ABSTRACT:
This paper describes a new methodology to detect and recognize Object on high resolution multi-spectral images, which involves
successively: (1) Resampling the image according to the size of the object to reduce the data involved in the computation greatly. (2)
Geostatistic method and a local indicator of spatial autocorrelation is used to detect and , more importantly, to locate all the local
clusters with high or low reflectance values which are probably the interesting target objects. In this step, by leveraging both spectral
and spatial information, the algorithm requires little or no input from user, and hence can be readily automated. (3) Finally, identify
objects by extracting the spectral and geometry features in small image block of the original images. The approach is implemented
and tested on lm resolution aerial digital images collected in the east sea of China, and the ships sailing or anchoring on the sea
surface are properly extracted.
1. INTRODUCTION
Object detection has always been one of the most popular
researches in remote sensing science. From an application point
of view, the object detection is usually defined as carrying on
localization and recognition process on remote sensing data for
interesting target. Object detection can be divided into two
different stages, namely target searching and localization
(dynamic question) and recognition and confirmation (static
question) . In the static question, targets are located, needing
further recognition and confirmation about attributes of the
targets. In this stage, efficiency is not very important because of
the accuracy request. However, in the dynamic question, target
position is unknown; therefore, searching time is one of the
most important evaluation criterions.
In recent years, high-resolution satellite and aerial imagery has
recently become a new data source for extraction of small-scale
objects such as vehicles, roads, ship and so on...This paper
concern locating and extracting ships from the high resolution
aerial image. At present, most of the ship detection studies are
based on the Synthetic Aperture Radar (SAR) images and only
a small number of the ship extraction researches uses
panchromatic band images of high-resolution satellites.

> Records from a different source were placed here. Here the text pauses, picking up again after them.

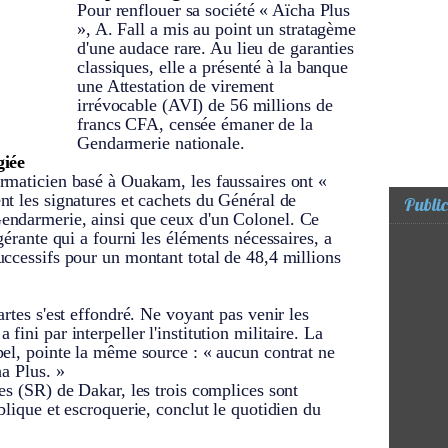
Pour renflouer sa société « Aïcha Plus
», A. Fall a mis au point un stratagème
d'une audace rare. Au lieu de garanties
classiques, elle a présenté à la banque
une Attestation de virement
irrévocable (AVI) de 56 millions de
francs CFA, censée émaner de la
Gendarmerie nationale.
giée
rmaticien basé à Ouakam, les faussaires ont «
t les signatures et cachets du Général de
Public
endarmerie, ainsi que ceux d'un Colonel. Ce
gérante qui a fourni les éléments nécessaires, a
ccessifs pour un montant total de 48,4 millions
rtes s'est effondré. Ne voyant pas venir les
ini par interpeller l'institution militaire. La
pel, pointe la même source : « aucun contrat ne
ha Plus. »
es (SR) de Dakar, les trois complices sont
blique et escroquerie, conclut le quotidien du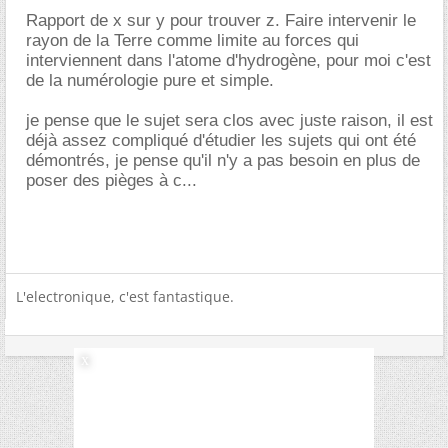
Rapport de x sur y pour trouver z. Faire intervenir le
rayon de la Terre comme limite au forces qui
interviennent dans l'atome d'hydrogène, pour moi c'est
de la numérologie pure et simple.
je pense que le sujet sera clos avec juste raison, il est
déjà assez compliqué d'étudier les sujets qui ont été
démontrés, je pense qu'il n'y a pas besoin en plus de
poser des pièges à c...
L'electronique, c'est fantastique.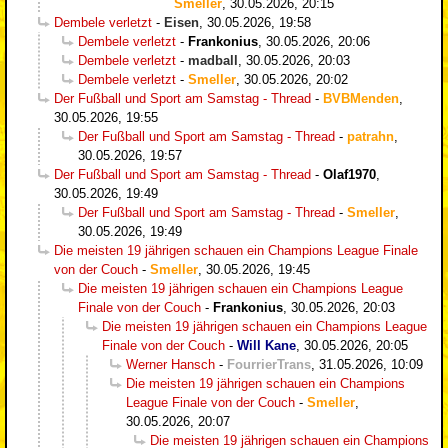
Smeller
,
30.05.2026, 20:15
Dembele verletzt
-
Eisen
,
30.05.2026, 19:58
Dembele verletzt
-
Frankonius
,
30.05.2026, 20:06
Dembele verletzt
-
madball
,
30.05.2026, 20:03
Dembele verletzt
-
Smeller
,
30.05.2026, 20:02
Der Fußball und Sport am Samstag - Thread
-
BVBMenden
,
30.05.2026, 19:55
Der Fußball und Sport am Samstag - Thread
-
patrahn
,
30.05.2026, 19:57
Der Fußball und Sport am Samstag - Thread
-
Olaf1970
,
30.05.2026, 19:49
Der Fußball und Sport am Samstag - Thread
-
Smeller
,
30.05.2026, 19:49
Die meisten 19 jährigen schauen ein Champions League Finale
von der Couch
-
Smeller
,
30.05.2026, 19:45
Die meisten 19 jährigen schauen ein Champions League
Finale von der Couch
-
Frankonius
,
30.05.2026, 20:03
Die meisten 19 jährigen schauen ein Champions League
Finale von der Couch
-
Will Kane
,
30.05.2026, 20:05
Werner Hansch
-
FourrierTrans
,
31.05.2026, 10:09
Die meisten 19 jährigen schauen ein Champions
League Finale von der Couch
-
Smeller
,
30.05.2026, 20:07
Die meisten 19 jährigen schauen ein Champions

Therefore, the usual ship extraction algorithms are actually
detection of light-target on dark-background. There are three
notable aspects of limitation. Firstly, band limitation will cause
a waste of spectral information. Secondly, current algorithms
only concern a small block of data, which indeed includes the
target object, but ignore developing method of searching
potential targets on large imagery. Thirdly, a common and also
very important difficulty in remote location and target
recognition is the low efficiency and long calculation time
when massive data is used. Since existing algorithms can hardly
meet the fast increasing demand for real-time information
management, we try to development a novel algorithm which is
a kind of multi-scale strategy of information extraction based
on geostatical and local cluster analysis.

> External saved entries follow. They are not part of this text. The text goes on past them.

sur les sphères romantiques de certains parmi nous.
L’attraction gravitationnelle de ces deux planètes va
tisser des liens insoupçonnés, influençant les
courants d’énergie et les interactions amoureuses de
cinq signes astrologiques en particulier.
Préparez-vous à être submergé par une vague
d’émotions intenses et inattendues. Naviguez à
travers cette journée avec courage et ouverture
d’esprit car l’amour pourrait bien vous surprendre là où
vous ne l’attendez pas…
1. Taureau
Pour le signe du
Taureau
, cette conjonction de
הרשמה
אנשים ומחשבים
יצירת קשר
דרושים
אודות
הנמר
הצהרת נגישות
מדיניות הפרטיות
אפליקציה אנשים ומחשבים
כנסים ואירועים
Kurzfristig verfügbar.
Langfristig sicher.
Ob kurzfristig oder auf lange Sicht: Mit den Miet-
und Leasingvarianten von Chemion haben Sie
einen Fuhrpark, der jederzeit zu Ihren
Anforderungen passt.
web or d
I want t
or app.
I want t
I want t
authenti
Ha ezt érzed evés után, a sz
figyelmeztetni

An increase of use of spatial statistics in the analysis of
remotely sensed data has occurred in the last decade. In
particular; geostatistics offers a broad range of techniques that
allow not only the characterization of multivariate spatial
correlation, but also the spatial decomposition or filtering of
signal values [Goovaerts, 2002]. The approach known as
factorial kriging relies on semivariogram to detect multiple
scales of spatial variability, followed by the decomposition of
spectral values into the corresponding spatial components. This
technique was first used in geochemical exploration to
distinguish large isolated values from group wise anomalies that
consisted of two or more neighbouring values just above the
chemical detection limit.
The LISA (local indicator of spatial autocorrelation) statistic
allows the comparison of an observation (i.e., a single pixel or
small group of pixels) with the surrounding ones, followed by a
test procedure to assess whether this difference is significant or
not. This approach has been used recently to detect spatial
outliers in soil samples [McGrath, Zhang, 2003], while the
LISA has been introduced to quantify the degree of spatial
homogeneity in remotely sensed imagery. The novelty of the
proposed approach lies in the geostatistical filtering of the
image regional background prior to testing the significance of
LISA values through randomization, and the development of
two new statistics to combine test results across multiple
spectral bands.
2. SHIP DETECTION BASED ON GEOSTATISTICAL
AND LOCAL CLUSTER ANALYSIS
The method put forward in this paper is an automatic target
detection process, which capitalizes on both spatial and spectral
bands correlation and does not require any a priori information
on the target spectral signature. The technique does not allow
discrimination between types of anomalies.